`

HANDY ONE-LINE SCRIPTS FOR AWK

阅读更多
HANDY ONE-LINE SCRIPTS FOR AWK                               30 April 2008
Compiled by Eric Pement - eric [at] pement.org               version 0.27

Latest version of this file (in English) is usually at:
   http://www.pement.org/awk/awk1line.txt

This file will also be available in other languages:
   Chinese  - http://ximix.org/translation/awk1line_zh-CN.txt   

USAGE:

   Unix: awk '/pattern/ {print "$1"}'    # standard Unix shells
DOS/Win: awk '/pattern/ {print "$1"}'    # compiled with DJGPP, Cygwin
         awk "/pattern/ {print \"$1\"}"  # GnuWin32, UnxUtils, Mingw

Note that the DJGPP compilation (for DOS or Windows-32) permits an awk
script to follow Unix quoting syntax '/like/ {"this"}'. HOWEVER, if the
command interpreter is CMD.EXE or COMMAND.COM, single quotes will not
protect the redirection arrows (<, >) nor do they protect pipes (|).
These are special symbols which require "double quotes" to protect them
from interpretation as operating system directives. If the command
interpreter is bash, ksh or another Unix shell, then single and double
quotes will follow the standard Unix usage.

Users of MS-DOS or Microsoft Windows must remember that the percent
sign (%) is used to indicate environment variables, so this symbol must
be doubled (%%) to yield a single percent sign visible to awk.

If a script will not need to be quoted in Unix, DOS, or CMD, then I
normally omit the quote marks.

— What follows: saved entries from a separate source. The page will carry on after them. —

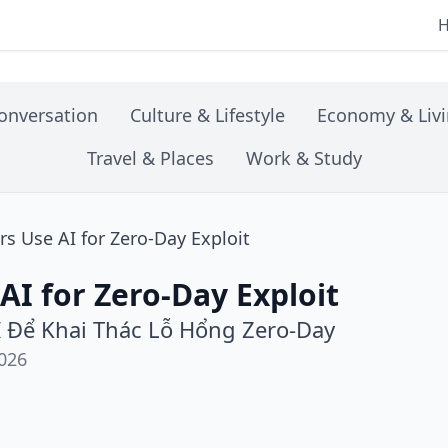
onversation
Culture & Lifestyle
Economy & Liv
Travel & Places
Work & Study
s Use AI for Zero-Day Exploit
AI for Zero-Day Exploit
I Để Khai Thác Lỗ Hổng Zero-Day
026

If an example is peculiar to GNU awk,
the command 'gawk' will be used. Please notify me if you find errors or
new commands to add to this list (total length under 65 characters). I
usually try to put the shortest script first. To conserve space, I
normally use '1' instead of '{print}' to print each line. Either one
will work.

FILE SPACING:

 # double space a file
 awk '1;{print ""}'
 awk 'BEGIN{ORS="\n\n"};1'

 # double space a file which already has blank lines in it. Output file
 # should contain no more than one blank line between lines of text.
 # NOTE: On Unix systems, DOS lines which have only CRLF (\r\n) are
 # often treated as non-blank, and thus 'NF' alone will return TRUE.
 awk 'NF{print $0 "\n"}'

 # triple space a file
 awk '1;{print "\n"}'

NUMBERING AND CALCULATIONS:

 # precede each line by its line number FOR THAT FILE (left alignment).
 # Using a tab (\t) instead of space will preserve margins.
 awk '{print FNR "\t" $0}' files*

 # precede each line by its line number FOR ALL FILES TOGETHER, with tab.
 awk '{print NR "\t" $0}' files*

 # number each line of a file (number on left, right-aligned)
 # Double the percent signs if typing from the DOS command prompt.
 awk '{printf("%5d : %s\n", NR,$0)}'

 # number each line of file, but only print numbers if line is not blank
 # Remember caveats about Unix treatment of \r (mentioned above)
 awk 'NF{$0=++a " :" $0};1'
 awk '{print (NF? ++a " :" :"") $0}'

 # count lines (emulates "wc -l")
 awk 'END{print NR}'

 # print the sums of the fields of every line
 awk '{s=0; for (i=1; i<=NF; i++) s=s+$i; print s}'

 # add all fields in all lines and print the sum
 awk '{for (i=1; i<=NF; i++) s=s+$i}; END{print s}'

 # print every line after replacing each field with its absolute value
 awk '{for (i=1; i<=NF; i++) if ($i < 0) $i = -$i; print }'
 awk '{for (i=1; i<=NF; i++) $i = ($i < 0) ? -$i : $i; print }'

 # print the total number of fields ("words") in all lines
 awk '{ total = total + NF }; END {print total}' file

 # print the total number of lines that contain "Beth"
 awk '/Beth/{n++}; END {print n+0}' file

 # print the largest first field and the line that contains it
 # Intended for finding the longest string in field #1
 awk '$1 > max {max=$1; maxline=$0}; END{ print max, maxline}'

 # print the number of fields in each line, followed by the line
 awk '{ print NF ":" $0 } '

 # print the last field of each line
 awk '{ print $NF }'

 # print the last field of the last line
 awk '{ field = $NF }; END{ print field }'

 # print every line with more than 4 fields
 awk 'NF > 4'

 # print every line where the value of the last field is > 4
 awk '$NF > 4'

STRING CREATION:

 # create a string of a specific length (e.g., generate 513 spaces)
 awk 'BEGIN{while (a++<513) s=s " "; print s}'

 # insert a string of specific length at a certain character position
 # Example: insert 49 spaces after column #6 of each input line.
 gawk --re-interval 'BEGIN{while(a++<49)s=s " "};{sub(/^.{6}/,"&" s)};1'

ARRAY CREATION:

 # These next 2 entries are not one-line scripts, but the technique
 # is so handy that it merits inclusion here.
 
 # create an array named "month", indexed by numbers, so that month[1]
 # is 'Jan', month[2] is 'Feb', month[3] is 'Mar' and so on.
 split("Jan Feb Mar Apr May Jun Jul Aug Sep Oct Nov Dec", month, " ")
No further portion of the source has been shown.